I was beginning to think I was wasting my time, when I spotted a very nice female who turned out to be the Winners Female. Whatever position she took, she looked good. I’ve always thought that it is hard to take a bad picture of a good dog, and this bitch proved it. She was clean from every direction. She didn’t sag to the ground while standing informally. She moved beautifully with a strong, clean, suspended gait. Remember suspension? That feature of the breed that the over-angulated dog is incapable of achieving? She didn’t overextend, or pop her head in the effort to throw her forehand a mile beyond her nose. She didn’t drag her feet, or flat foot her way around the ring. She was absolutely the most correct dog in the ring. I think she was last place Select. She should have been Grand Victrix.

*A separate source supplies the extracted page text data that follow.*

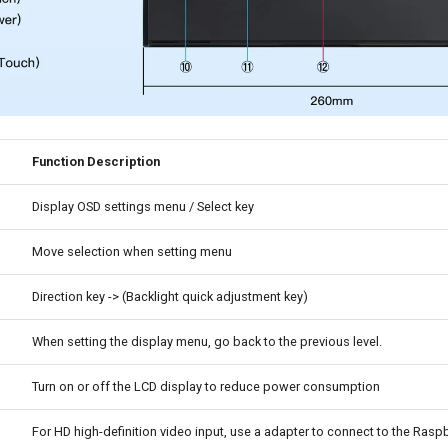
Function Description
Display OSD settings menu / Select key
Move selection when setting menu
Direction key -> (Backlight quick adjustment key)
When setting the display menu, go back to the previous level.
Turn on or off the LCD display to reduce power consumption
For HD high-definition video input, use a adapter to connect to the Raspb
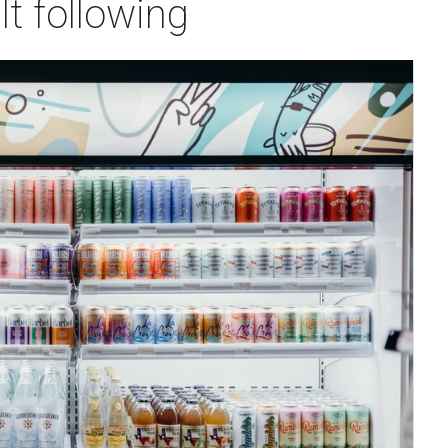
lt following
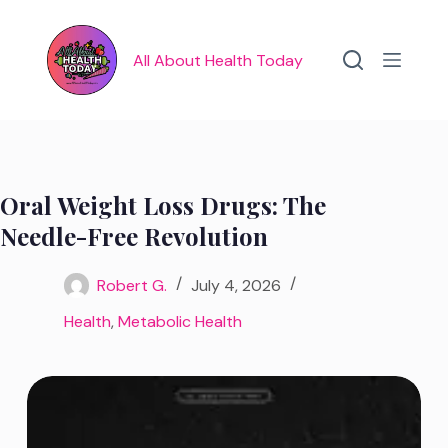
Skip
to
content
All About Health Today
Oral Weight Loss Drugs: The
Needle-Free Revolution
Robert G.
July 4, 2026
Health
,
Metabolic Health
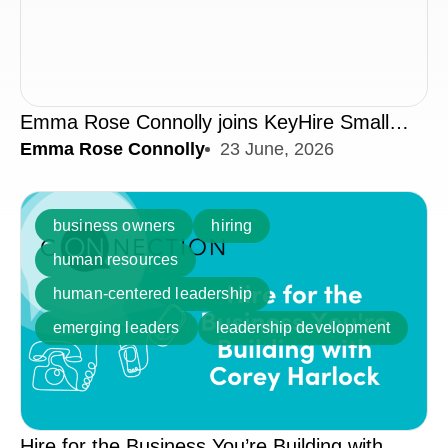
Emma Rose Connolly joins KeyHire Small
Emma Rose Connolly
23 June, 2026
Business Podcast | 40% of Middle Managers
Have Never Received Training
business owners
hiring
human resources
human-centered leadership
emerging leaders
leadership development
Hire for the Business You’re Building with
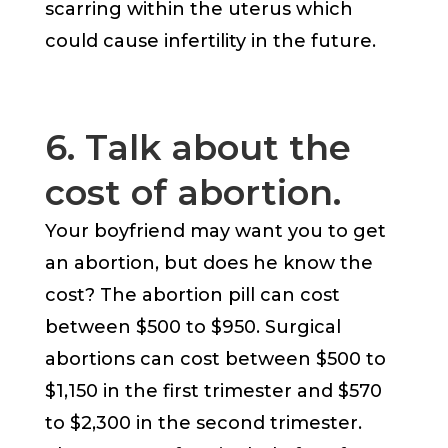
scarring within the uterus which
could cause infertility in the future.
6. Talk about the
cost of abortion.
Your boyfriend may want you to get
an abortion, but does he know the
cost? The abortion pill can cost
between $500 to $950. Surgical
abortions can cost between $500 to
$1,150 in the first trimester and $570
to $2,300 in the second trimester.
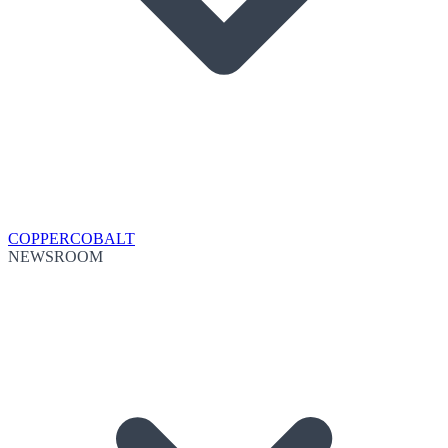
COPPER
COBALT
NEWSROOM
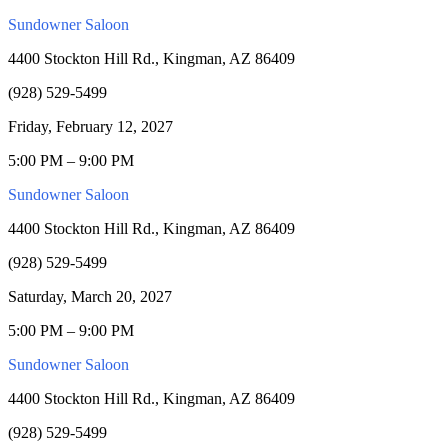
Sundowner Saloon
4400 Stockton Hill Rd., Kingman, AZ 86409
(928) 529-5499
Friday, February 12, 2027
5:00 PM – 9:00 PM
Sundowner Saloon
4400 Stockton Hill Rd., Kingman, AZ 86409
(928) 529-5499
Saturday, March 20, 2027
5:00 PM – 9:00 PM
Sundowner Saloon
4400 Stockton Hill Rd., Kingman, AZ 86409
(928) 529-5499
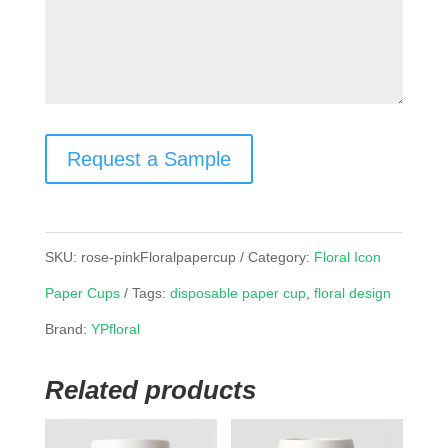
Request a Sample
SKU:
rose-pinkFloralpapercup
Category:
Floral Icon
Paper Cups
Tags:
disposable paper cup
,
floral design
Brand:
YPfloral
Related products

Unfortunately, a really good dog will always look underdone when in the ring with extreme dogs. They don’t have the exaggerated stride length, so they appear short-strided by comparison. They don’t have the extremely sloping topline or steep croup, so they look higher in the rear. Judges hate that, at least some do. Plus so many specialty dogs are over-sized; the bigger the dog, the longer the legs and the longer the stride. And because the over-done dogs cannot suspend, they resort to speed. The result is all the flash that so many judges reward, and audiences love. It takes a really brave judge to put up a correct dog. It’s too bad judges don’t have the six to eight hours of gaiting that would leave the extreme dogs struggling and the correct dogs still working.

Fortunately I was able to spend time in the ring with this female, getting reference photos of her standing and gaiting. Informal or posed, she always looked good.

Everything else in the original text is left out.